The SpaceNet Change and Object Tracking (SCOT) Metric
Preface: SpaceNet LLC is a nonprofit organization dedicated to accelerating open source, artificial intelligence applied research for geospatial applications, specifically foundational mapping (i.e. building footprint and road network detection). SpaceNet is solely managed by co-founder, In-Q-Tel CosmiQ Works, in collaboration with co-founder and co-chair, Maxar Technologies, and the other partners: Amazon Web Services (AWS), Capella Space, Topcoder, Institute of Electrical and Electronics Engineers (IEEE) Geoscience and Remote Sensing Society (GRSS), the National Geospatial-Intelligence Agency (NGA) and Planet.
The SpaceNet 7 Multi-Temporal Urban Development Challenge has the ambitious goal of tracking precise building addresses and urban change from satellite imagery. As detailed in our announcement blog, the goal of SpaceNet 7 is relevant to numerous human development and disaster response applications. Furthermore, the unique SpaceNet 7 dataset poses a challenge from a computer vision standpoint because of the small pixel area of each object, the high object density within images, and the dramatic image-to-image difference compared to frame-to-frame variation in video object tracking.
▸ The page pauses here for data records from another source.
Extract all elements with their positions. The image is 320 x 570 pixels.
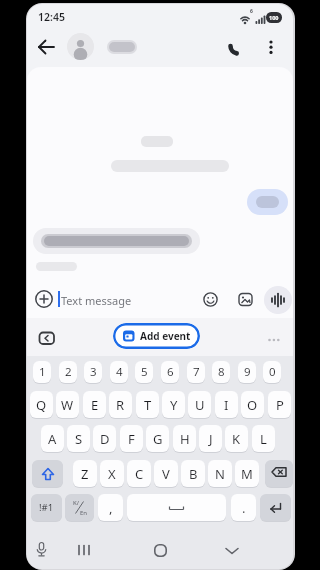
staticText: 12:45	[38, 10, 65, 24]
staticText: A	[48, 430, 57, 448]
staticText: X	[108, 465, 116, 483]
button[interactable]	[265, 35, 277, 59]
staticText: D	[100, 430, 110, 448]
staticText: T	[144, 396, 152, 414]
staticText: L	[260, 430, 267, 448]
staticText: 0	[269, 364, 276, 380]
button[interactable]: D	[93, 425, 116, 452]
staticText: H	[180, 430, 190, 448]
button[interactable]: J	[199, 425, 222, 452]
button[interactable]: L	[252, 425, 275, 452]
button[interactable]	[127, 494, 226, 521]
button[interactable]	[77, 544, 93, 556]
staticText: .	[242, 499, 246, 517]
button[interactable]	[260, 494, 291, 521]
button[interactable]: Y	[162, 391, 185, 418]
button[interactable]: I	[215, 391, 238, 418]
button[interactable]: 1	[33, 361, 51, 383]
button[interactable]: 4	[110, 361, 128, 383]
button[interactable]: H	[173, 425, 196, 452]
button[interactable]: R	[109, 391, 132, 418]
staticText: G	[153, 430, 163, 448]
button[interactable]	[35, 35, 59, 59]
staticText: W	[61, 396, 74, 414]
button[interactable]: Add event	[113, 323, 200, 349]
button[interactable]	[227, 35, 251, 59]
staticText: 9	[244, 364, 251, 380]
button[interactable]: 3	[84, 361, 102, 383]
button[interactable]: 0	[263, 361, 281, 383]
button[interactable]: P	[268, 391, 291, 418]
button[interactable]: 7	[187, 361, 205, 383]
button[interactable]: K/	[65, 494, 94, 521]
staticText: C	[135, 465, 144, 483]
staticText: N	[215, 465, 225, 483]
staticText: B	[189, 465, 198, 483]
button[interactable]: Text message	[61, 293, 132, 308]
staticText: 7	[193, 364, 200, 380]
button[interactable]: A	[41, 425, 64, 452]
staticText: Q	[36, 396, 47, 414]
button[interactable]: V	[154, 460, 178, 487]
staticText: K	[232, 430, 241, 448]
staticText: O	[247, 396, 258, 414]
button[interactable]	[34, 289, 54, 309]
staticText: 5	[141, 364, 148, 380]
staticText: ,	[109, 499, 113, 517]
button[interactable]: Z	[73, 460, 97, 487]
staticText: !#1	[39, 501, 54, 514]
staticText: 6	[167, 364, 174, 380]
button[interactable]: N	[208, 460, 232, 487]
button[interactable]: M	[235, 460, 259, 487]
staticText: F	[128, 430, 135, 448]
button[interactable]: X	[100, 460, 124, 487]
button[interactable]: 2	[59, 361, 77, 383]
button[interactable]: B	[181, 460, 205, 487]
button[interactable]: U	[188, 391, 211, 418]
button[interactable]	[34, 541, 49, 559]
staticText: J	[209, 430, 213, 448]
button[interactable]	[38, 331, 56, 346]
button[interactable]: 8	[212, 361, 230, 383]
staticText: Y	[170, 396, 178, 414]
button[interactable]	[264, 286, 292, 314]
staticText: 100	[269, 14, 279, 21]
staticText: R	[116, 396, 125, 414]
staticText: 4	[116, 364, 123, 380]
staticText: Z	[81, 465, 89, 483]
staticText: U	[195, 396, 205, 414]
button[interactable]	[267, 334, 283, 346]
button[interactable]: .	[231, 494, 256, 521]
button[interactable]: S	[67, 425, 90, 452]
button[interactable]	[32, 460, 63, 487]
button[interactable]	[203, 292, 218, 307]
staticText: Add event	[140, 329, 191, 343]
staticText: P	[276, 396, 284, 414]
button[interactable]: !#1	[31, 494, 62, 521]
button[interactable]	[238, 292, 253, 307]
button[interactable]: ,	[98, 494, 123, 521]
button[interactable]: E	[83, 391, 106, 418]
staticText: 3	[90, 364, 97, 380]
button[interactable]: 6	[161, 361, 179, 383]
button[interactable]	[265, 460, 293, 487]
button[interactable]: O	[241, 391, 264, 418]
staticText: S	[75, 430, 83, 448]
button[interactable]: G	[146, 425, 169, 452]
button[interactable]: W	[56, 391, 79, 418]
button[interactable]: 5	[135, 361, 153, 383]
staticText: 2	[65, 364, 72, 380]
button[interactable]: F	[120, 425, 143, 452]
button[interactable]	[67, 33, 94, 60]
button[interactable]: C	[127, 460, 151, 487]
button[interactable]: T	[136, 391, 159, 418]
button[interactable]: Q	[30, 391, 53, 418]
button[interactable]	[224, 546, 240, 556]
button[interactable]: 9	[238, 361, 256, 383]
staticText: 1	[39, 364, 46, 380]
button[interactable]	[154, 544, 167, 557]
staticText: E	[91, 396, 99, 414]
staticText: M	[241, 465, 253, 483]
button[interactable]: K	[225, 425, 248, 452]
staticText: I	[224, 396, 229, 414]
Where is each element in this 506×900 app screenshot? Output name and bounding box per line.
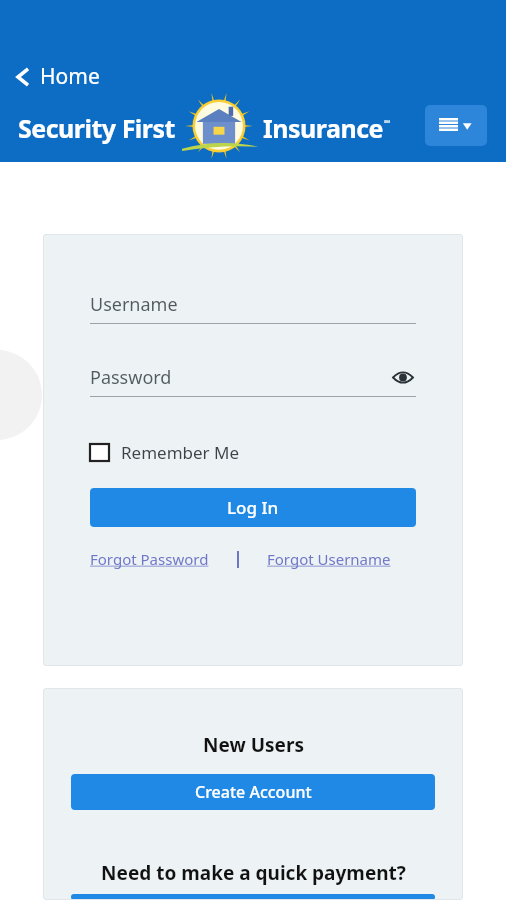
button[interactable]: Password <box>90 364 416 397</box>
staticText: Forgot Password <box>90 549 209 569</box>
button[interactable]: Forgot Username <box>267 547 391 571</box>
staticText: Password <box>90 365 390 390</box>
button[interactable]: Log In <box>90 488 416 527</box>
staticText: Log In <box>227 496 279 519</box>
button[interactable]: Home <box>8 58 106 95</box>
staticText: Forgot Username <box>267 549 391 569</box>
button[interactable]: Username <box>90 292 416 324</box>
staticText: Home <box>40 62 100 91</box>
button[interactable]: Remember Me <box>90 437 248 468</box>
button[interactable]: Show password <box>390 364 416 390</box>
staticText: Security First <box>18 111 175 145</box>
staticText: Insurance <box>263 111 384 145</box>
staticText: Create Account <box>195 781 312 803</box>
staticText: Need to make a quick payment? <box>101 860 406 886</box>
staticText: Username <box>90 292 416 317</box>
staticText: New Users <box>203 732 304 758</box>
button[interactable]: Create Account <box>71 774 435 810</box>
button[interactable]: Quick Pay <box>71 894 435 900</box>
button[interactable]: Menu <box>425 105 487 146</box>
staticText: ℠ <box>384 117 391 128</box>
staticText: Remember Me <box>121 441 240 464</box>
staticText: Quick Pay <box>215 894 291 900</box>
button[interactable]: Forgot Password <box>90 547 209 571</box>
How exactly one should measure performance for the SpaceNet 7 task is a tricky question given the multiple dimensions of the dataset. For one, each building footprint is assigned a unique identifier (i.e. address), which we would like to track over time. Secondly, there is significant construction activity in the SpaceNet 7 data cubes, with new buildings appearing (or disappearing) throughout the time series. Ideally, we would like to quantify the ability of machine learning algorithms to correctly predict when and where the change takes place. These two competing priorities (tracking and change) are not fully captured in existing metrics, and lead us to develop a new metric: the SpaceNet Change and Object Tracking (SCOT) metric. This blog details the advantages and specifics of this new metric that will be used to score the impending SpaceNet 7 challenge.
1. The SCOT Metric
For SpaceNet 7, the ground truth and the model-generated proposals both consist of a set of building footprints for each month. Each footprint is assigned an ID number, with the idea being that each reappearance of the same ID in subsequent months corresponds to a new observation of the same building. Measuring the concordance between the ground truth and proposals is the job for an evaluation metric.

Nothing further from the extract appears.